# Perform some queries 

After you've loaded your database in your RDBMS, the priority is to solve all the business questions using SQL queries instead of Pandas dataframe commands:

1. What is the category generating the maximum sales revenue?

    - What about the profit in this category?
    - Are they making a loss in any categories?
2. What are 5 states generating the maximum and minimum sales revenue?

3. What are the 3 products in each product segment with the highest sales?

    - Are they the 3 most profitable products as well?
4. What are the 3 best-seller products in each product segment? (Quantity-wise)

5. What are the top 3 worst-selling products in every category? (Quantity-wise)

6. How many unique customers per month are there for the year 2016. (There's a catch here: contrary to other 'heavier' RDBMS, SQLite does not support the functions YEAR() or MONTH() to extract the year or the month in a date. You will have to create two new columns: year and month.)

In [2]:
# Import libraries 
import sqlite3
import pandas as pd
import plotly.express as px

In [3]:
# connecting to the database
connection = sqlite3.connect("DB_browser/SuperStore.db")

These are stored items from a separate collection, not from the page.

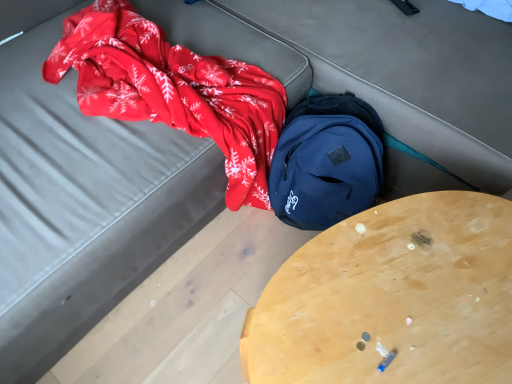 Identify the location of navy blue backpack at center. The height and width of the screenshot is (384, 512). (330, 161).

This screenshot has height=384, width=512. Describe the element at coordinates (330, 161) in the screenshot. I see `navy blue backpack at center` at that location.

Measure the distance between navy blue backpack at center and camera.

navy blue backpack at center is 3.83 feet from camera.

Locate an element on the screen. wooden table at center is located at coordinates (392, 298).

This screenshot has width=512, height=384. What do you see at coordinates (392, 298) in the screenshot?
I see `wooden table at center` at bounding box center [392, 298].

Locate an element on the screen. The height and width of the screenshot is (384, 512). navy blue backpack at center is located at coordinates (330, 161).

Considering the relative positions of navy blue backpack at center and wooden table at center in the image provided, is navy blue backpack at center to the left of wooden table at center from the viewer's perspective?

Yes, navy blue backpack at center is to the left of wooden table at center.

Which is in front, navy blue backpack at center or wooden table at center?

wooden table at center is in front.

Which is in front, point (338, 171) or point (490, 318)?

Point (490, 318)

From the image's perspective, is navy blue backpack at center located above or below wooden table at center?

Based on their image positions, navy blue backpack at center is located above wooden table at center.

In the scene shown: From a real-world perspective, is navy blue backpack at center above or below wooden table at center?

Clearly, from a real-world perspective, navy blue backpack at center is below wooden table at center.

Can you confirm if navy blue backpack at center is thinner than wooden table at center?

Indeed, navy blue backpack at center has a lesser width compared to wooden table at center.

Between navy blue backpack at center and wooden table at center, which one has less height?

navy blue backpack at center is shorter.

Between navy blue backpack at center and wooden table at center, which one has larger size?

wooden table at center.

Do you think navy blue backpack at center is within wooden table at center, or outside of it?

The correct answer is: outside.

Is navy blue backpack at center beside wooden table at center?

No, navy blue backpack at center is not touching wooden table at center.

Is navy blue backpack at center turned away from wooden table at center?

navy blue backpack at center does not have its back to wooden table at center.

How many degrees apart are the facing directions of navy blue backpack at center and wooden table at center?

66.8 degrees.

You are a GUI agent. You are given a task and a screenshot of the screen. Output one action in this format:
    pyautogui.click(x=<x>, y=<y>)
    Task: Click on the backpack behind the wooden table at center
    Image resolution: width=512 pixels, height=384 pixels.
    Given the screenshot: What is the action you would take?
    pyautogui.click(x=330, y=161)

Between wooden table at center and navy blue backpack at center, which one appears on the left side from the viewer's perspective?

navy blue backpack at center.

Is the position of wooden table at center less distant than that of navy blue backpack at center?

Yes, it is in front of navy blue backpack at center.

Which is in front, point (467, 212) or point (362, 167)?

Point (467, 212)

From the image's perspective, is wooden table at center located above navy blue backpack at center?

No, from the image's perspective, wooden table at center is not on top of navy blue backpack at center.

From a real-world perspective, relative to navy blue backpack at center, is wooden table at center vertically above or below?

In terms of real-world spatial position, wooden table at center is above navy blue backpack at center.

Considering the sizes of wooden table at center and navy blue backpack at center in the image, is wooden table at center wider or thinner than navy blue backpack at center?

Considering their sizes, wooden table at center looks broader than navy blue backpack at center.

Does wooden table at center have a greater height compared to navy blue backpack at center?

Correct, wooden table at center is much taller as navy blue backpack at center.

In terms of size, does wooden table at center appear bigger or smaller than navy blue backpack at center?

A: Considering their sizes, wooden table at center takes up more space than navy blue backpack at center.

Choose the correct answer: Is wooden table at center inside navy blue backpack at center or outside it?

wooden table at center is outside navy blue backpack at center.

Is wooden table at center placed right next to navy blue backpack at center?

No.

Is navy blue backpack at center at the back of wooden table at center?

Yes, wooden table at center's orientation is away from navy blue backpack at center.

Measure the distance from wooden table at center to navy blue backpack at center.

wooden table at center is 16.33 inches from navy blue backpack at center.

In order to click on backpack directly beneath the wooden table at center (from a real-world perspective) in this screenshot , I will do `click(330, 161)`.

Where is `backpack above the wooden table at center (from the image's perspective)`? The image size is (512, 384). backpack above the wooden table at center (from the image's perspective) is located at coordinates (330, 161).

The height and width of the screenshot is (384, 512). I want to click on backpack below the wooden table at center (from a real-world perspective), so click(330, 161). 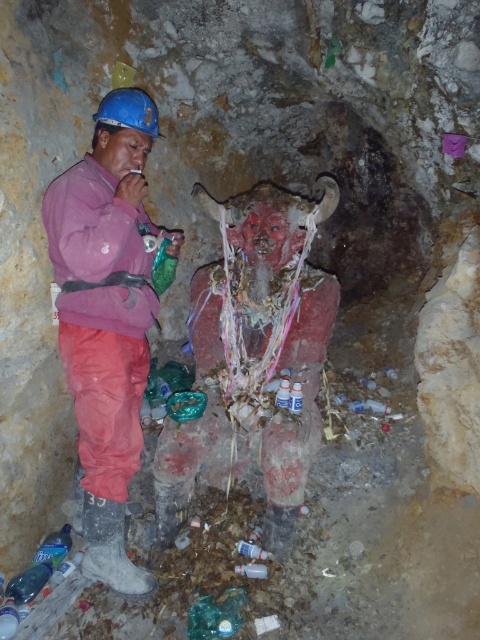 You are a safety inspector in the cave. You need to check the distance between the matte pink jacket at left and the matte red statue at center. Can you tell which one is nearer to you?

The matte pink jacket at left is closer to the viewer than the matte red statue at center, so the matte pink jacket at left is nearer to you.

You are a safety inspector in the cave. You need to check the height of the matte pink jacket at left and the matte red statue at center. Which one is higher?

The matte pink jacket at left is above the matte red statue at center, so it is higher.

You are standing in the cave scene. There is a point at coordinates [108,320]. What object is located at that point?

The point [108,320] corresponds to the matte pink jacket at left. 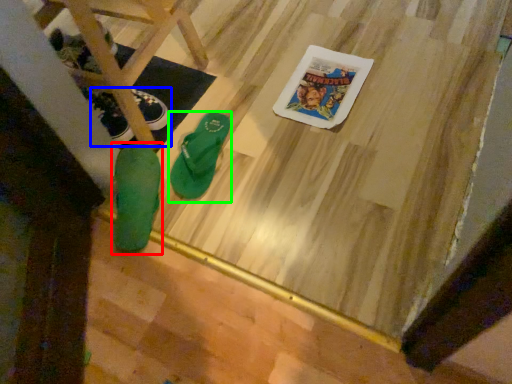 Question: Which is nearer to the footwear (highlighted by a red box)? footwear (highlighted by a blue box) or footwear (highlighted by a green box).

Choices:
 (A) footwear
 (B) footwear

Answer: (B) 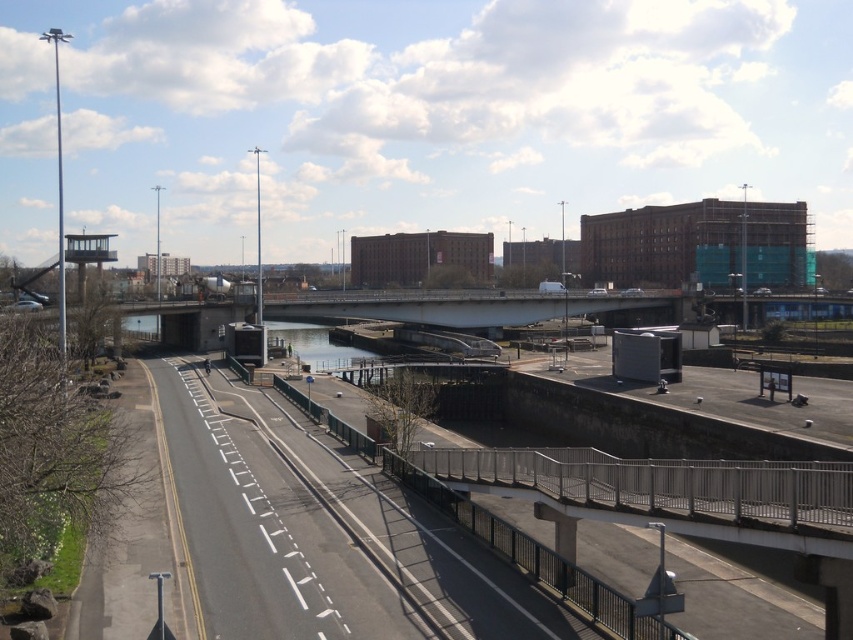 Does point (630, 298) lie behind point (326, 340)?

That is False.

Is white concrete bridge at center in front of clear water at center?

No, white concrete bridge at center is further to the viewer.

Which is behind, point (433, 323) or point (297, 342)?

Positioned behind is point (297, 342).

Locate an element on the screen. Image resolution: width=853 pixels, height=640 pixels. white concrete bridge at center is located at coordinates (461, 305). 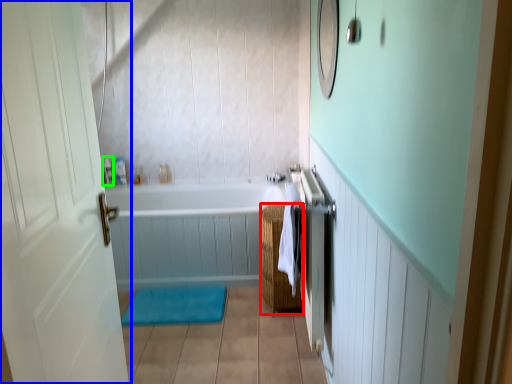 Question: Which object is positioned farthest from basket (highlighted by a red box)? Select from door (highlighted by a blue box) and toiletry (highlighted by a green box).

Choices:
 (A) door
 (B) toiletry

Answer: (B)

print("Connected to the database")

Connected to the database


## Functions:

In [4]:
# Display the query in a dataframe
def dataframe(query):
    df = pd.read_sql(query, connection)
    return df

### Category by Total Sales 

In [5]:
category_sales = '''   
                    SELECT c.Category, ROUND(SUM(o.Sales),2)'TotalSales'
                    FROM Categories AS c
                    JOIN Products AS p
                    ON c.CategoryID = p.CategoryId
                    JOIN Orders_details AS o
                    ON p.ProductId = o.ProductId
                    GROUP BY c.Category;
                '''


df = dataframe(category_sales)

# Add percentage column for each Category
df['Percentage'] = round((df['TotalSales'] / df['TotalSales'].sum() * 100),2)

# Plot the data
fig = px.bar(df, x='Category', y='TotalSales', title='Total Sales by Category', 
             template='plotly_dark', color='TotalSales', color_continuous_scale=px.colors.sequential.Viridis, 
             text='Percentage')

# Add percentage to the hover text
fig.update_traces(texttemplate='%{text}%')


fig.show()


### Category by Total Profits

In [6]:
category_profits = '''   
                    SELECT c.Category, ROUND(SUM(o.Profit),2)'TotalProfits'
                    FROM Categories AS c
                    JOIN Products AS p
                    ON c.CategoryID = p.CategoryId
                    JOIN Orders_details AS o
                    ON p.ProductId = o.ProductId
                    GROUP BY c.Category;
                '''

df = dataframe(category_profits)
# Plot the data
fig = px.pie(df, names='Category', values='TotalProfits', title='Total Profits by Category', template='plotly_dark')
fig.show()

### What is the category generating the maximum sales revenue?

In [7]:
category_max_sales = ''' 
                        WITH
                        SalesCTE AS (
                            SELECT c.Category, ROUND(SUM(o.Sales), 2)'TotalSales'
                            FROM Categories AS c
                            JOIN Products AS p
                            ON c.CategoryID = p.CategoryId
                            JOIN Orders_details AS o
                            ON p.ProductId = o.ProductId
                            GROUP BY c.Category
                        )
                        SELECT *
                        FROM SalesCTE
                        WHERE TotalSales IN (
                            SELECT MAX(TotalSales)
                            FROM SalesCTE                
                                            );
                    '''


dataframe(category_max_sales)


Unnamed: 0,Category,TotalSales
0,Technology,836154.03


#### What about the profit in this category?

In [8]:
category_tech_profits = '''   
                    SELECT c.Category, ROUND(SUM(o.Profit),2)'TotalProfits'
                    FROM Categories AS c
                    JOIN Products AS p
                    ON c.CategoryID = p.CategoryId
                    JOIN Orders_details AS o
                    ON p.ProductId = o.ProductId
                    WHERE c.Category = 'Technology'
                    GROUP BY c.Category;
                '''
                
dataframe(category_tech_profits)

Unnamed: 0,Category,TotalProfits
0,Technology,145454.95


#### Are they making a loss in any categories?

In [9]:
category_make_loss = '''   
                    SELECT c.Category, ROUND(SUM(o.Profit),2)'TotalProfits'
                    FROM Categories AS c
                    JOIN Products AS p
                    ON c.CategoryID = p.CategoryId
                    JOIN Orders_details AS o
                    ON p.ProductId = o.ProductId
                    WHERE o.Profit < 0
                    GROUP BY c.Category;
                '''
                
dataframe(category_make_loss)

Unnamed: 0,Category,TotalProfits
0,Furniture,-60936.11
1,Office Supplies,-56615.26
2,Technology,-38579.92


### What are 5 states generating the maximum and minimum sales revenue?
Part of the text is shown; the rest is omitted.